====== Data

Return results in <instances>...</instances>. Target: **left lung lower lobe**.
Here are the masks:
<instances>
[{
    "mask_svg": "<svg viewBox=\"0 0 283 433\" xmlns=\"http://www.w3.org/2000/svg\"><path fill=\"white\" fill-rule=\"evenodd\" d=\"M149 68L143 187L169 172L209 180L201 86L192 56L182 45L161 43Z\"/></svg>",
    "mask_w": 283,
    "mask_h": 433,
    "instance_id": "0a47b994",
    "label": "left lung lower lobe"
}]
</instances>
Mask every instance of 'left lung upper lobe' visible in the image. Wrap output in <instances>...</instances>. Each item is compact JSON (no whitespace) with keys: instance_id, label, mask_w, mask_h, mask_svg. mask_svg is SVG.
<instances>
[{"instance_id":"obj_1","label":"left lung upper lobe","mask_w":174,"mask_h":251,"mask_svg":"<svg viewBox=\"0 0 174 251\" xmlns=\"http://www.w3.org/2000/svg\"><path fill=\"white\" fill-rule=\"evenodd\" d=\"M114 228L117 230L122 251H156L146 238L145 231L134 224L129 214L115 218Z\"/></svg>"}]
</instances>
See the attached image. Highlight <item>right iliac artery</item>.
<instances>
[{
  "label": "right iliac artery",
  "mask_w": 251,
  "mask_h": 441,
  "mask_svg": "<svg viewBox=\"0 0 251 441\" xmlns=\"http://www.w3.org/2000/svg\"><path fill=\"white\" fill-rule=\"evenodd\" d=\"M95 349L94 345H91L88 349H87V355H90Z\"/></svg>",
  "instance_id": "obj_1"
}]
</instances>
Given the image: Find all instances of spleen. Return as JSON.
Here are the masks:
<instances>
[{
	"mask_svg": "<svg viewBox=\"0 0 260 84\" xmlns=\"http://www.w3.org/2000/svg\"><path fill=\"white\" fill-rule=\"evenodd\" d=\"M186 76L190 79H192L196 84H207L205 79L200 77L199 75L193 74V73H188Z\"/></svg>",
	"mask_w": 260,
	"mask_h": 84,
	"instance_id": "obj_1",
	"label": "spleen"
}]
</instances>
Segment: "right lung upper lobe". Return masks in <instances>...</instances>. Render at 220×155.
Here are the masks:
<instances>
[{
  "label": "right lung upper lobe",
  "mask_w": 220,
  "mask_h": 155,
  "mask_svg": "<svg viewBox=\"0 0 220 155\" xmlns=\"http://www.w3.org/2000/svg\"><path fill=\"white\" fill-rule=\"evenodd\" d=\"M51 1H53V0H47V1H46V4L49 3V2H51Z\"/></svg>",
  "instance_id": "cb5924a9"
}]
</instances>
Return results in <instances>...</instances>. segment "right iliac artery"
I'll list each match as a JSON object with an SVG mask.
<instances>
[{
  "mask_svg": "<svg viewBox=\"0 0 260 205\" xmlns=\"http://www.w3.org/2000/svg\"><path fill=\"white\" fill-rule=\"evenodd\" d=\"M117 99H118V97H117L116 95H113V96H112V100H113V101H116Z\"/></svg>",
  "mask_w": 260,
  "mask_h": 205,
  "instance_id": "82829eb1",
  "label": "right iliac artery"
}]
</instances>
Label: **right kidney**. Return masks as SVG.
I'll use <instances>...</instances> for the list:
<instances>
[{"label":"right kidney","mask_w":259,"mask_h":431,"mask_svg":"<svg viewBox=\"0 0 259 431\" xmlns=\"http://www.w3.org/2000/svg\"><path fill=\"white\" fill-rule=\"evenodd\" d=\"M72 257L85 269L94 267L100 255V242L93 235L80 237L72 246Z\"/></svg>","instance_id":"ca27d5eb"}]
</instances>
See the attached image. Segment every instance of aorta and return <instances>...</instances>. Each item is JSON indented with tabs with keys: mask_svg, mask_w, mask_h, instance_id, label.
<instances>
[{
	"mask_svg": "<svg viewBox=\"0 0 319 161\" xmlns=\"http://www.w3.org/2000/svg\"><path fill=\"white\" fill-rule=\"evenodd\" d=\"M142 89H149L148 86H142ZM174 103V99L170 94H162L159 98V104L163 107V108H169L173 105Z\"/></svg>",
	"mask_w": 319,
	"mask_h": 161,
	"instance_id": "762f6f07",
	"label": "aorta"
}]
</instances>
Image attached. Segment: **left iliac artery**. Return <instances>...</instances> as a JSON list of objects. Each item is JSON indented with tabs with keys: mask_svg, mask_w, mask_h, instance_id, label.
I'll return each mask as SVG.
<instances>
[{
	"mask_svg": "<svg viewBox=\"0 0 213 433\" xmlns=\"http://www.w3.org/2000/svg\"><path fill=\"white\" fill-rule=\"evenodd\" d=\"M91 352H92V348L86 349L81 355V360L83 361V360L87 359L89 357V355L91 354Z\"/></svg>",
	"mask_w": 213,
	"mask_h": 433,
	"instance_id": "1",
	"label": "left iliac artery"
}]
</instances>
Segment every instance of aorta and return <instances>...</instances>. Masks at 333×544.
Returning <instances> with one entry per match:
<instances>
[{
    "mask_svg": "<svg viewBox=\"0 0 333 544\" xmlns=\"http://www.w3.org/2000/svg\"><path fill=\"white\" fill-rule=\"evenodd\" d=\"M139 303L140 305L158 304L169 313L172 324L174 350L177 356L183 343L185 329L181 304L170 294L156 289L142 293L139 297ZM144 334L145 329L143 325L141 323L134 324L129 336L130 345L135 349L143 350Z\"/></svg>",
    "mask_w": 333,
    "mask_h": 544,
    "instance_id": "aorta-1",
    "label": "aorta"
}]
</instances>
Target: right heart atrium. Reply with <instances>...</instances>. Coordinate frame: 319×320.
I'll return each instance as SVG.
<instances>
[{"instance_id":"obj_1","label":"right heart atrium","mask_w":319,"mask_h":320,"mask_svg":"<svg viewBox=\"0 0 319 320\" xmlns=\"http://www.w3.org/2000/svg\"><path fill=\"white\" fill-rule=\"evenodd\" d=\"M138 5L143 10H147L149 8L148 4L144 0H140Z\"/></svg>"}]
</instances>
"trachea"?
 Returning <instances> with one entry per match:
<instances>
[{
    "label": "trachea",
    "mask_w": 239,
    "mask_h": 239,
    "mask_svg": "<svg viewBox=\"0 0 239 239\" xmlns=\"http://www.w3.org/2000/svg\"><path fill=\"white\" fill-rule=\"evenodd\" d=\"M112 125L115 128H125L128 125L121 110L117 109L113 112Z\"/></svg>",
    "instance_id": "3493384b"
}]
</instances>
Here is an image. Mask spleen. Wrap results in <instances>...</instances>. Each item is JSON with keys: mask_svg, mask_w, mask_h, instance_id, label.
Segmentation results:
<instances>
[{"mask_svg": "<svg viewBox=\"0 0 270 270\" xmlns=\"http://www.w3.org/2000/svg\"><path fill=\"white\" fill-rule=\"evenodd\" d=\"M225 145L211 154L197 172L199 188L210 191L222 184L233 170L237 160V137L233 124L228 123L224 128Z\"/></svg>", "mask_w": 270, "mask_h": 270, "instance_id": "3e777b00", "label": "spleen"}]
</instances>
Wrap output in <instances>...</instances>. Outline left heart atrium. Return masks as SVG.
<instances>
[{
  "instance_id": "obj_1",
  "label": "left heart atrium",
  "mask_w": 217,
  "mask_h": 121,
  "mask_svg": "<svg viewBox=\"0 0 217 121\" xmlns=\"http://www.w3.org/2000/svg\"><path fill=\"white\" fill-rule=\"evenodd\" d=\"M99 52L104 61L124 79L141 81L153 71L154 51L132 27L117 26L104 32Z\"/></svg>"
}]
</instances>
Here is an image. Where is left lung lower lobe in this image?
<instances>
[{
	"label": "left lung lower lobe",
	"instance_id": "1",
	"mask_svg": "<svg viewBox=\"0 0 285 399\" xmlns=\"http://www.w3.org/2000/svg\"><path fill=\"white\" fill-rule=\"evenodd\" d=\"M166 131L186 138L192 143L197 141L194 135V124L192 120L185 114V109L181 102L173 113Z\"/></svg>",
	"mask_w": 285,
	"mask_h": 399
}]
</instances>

============

Write out again only the lines from the one with "Here is an image. Where" through the last line of the records above. Keep every word as it stands.

**Result of this exercise**
Here is an image. Where is left lung lower lobe in this image?
<instances>
[{
	"label": "left lung lower lobe",
	"instance_id": "1",
	"mask_svg": "<svg viewBox=\"0 0 285 399\" xmlns=\"http://www.w3.org/2000/svg\"><path fill=\"white\" fill-rule=\"evenodd\" d=\"M166 131L186 138L192 143L197 141L194 135V124L192 120L185 114V109L181 102L173 113Z\"/></svg>",
	"mask_w": 285,
	"mask_h": 399
}]
</instances>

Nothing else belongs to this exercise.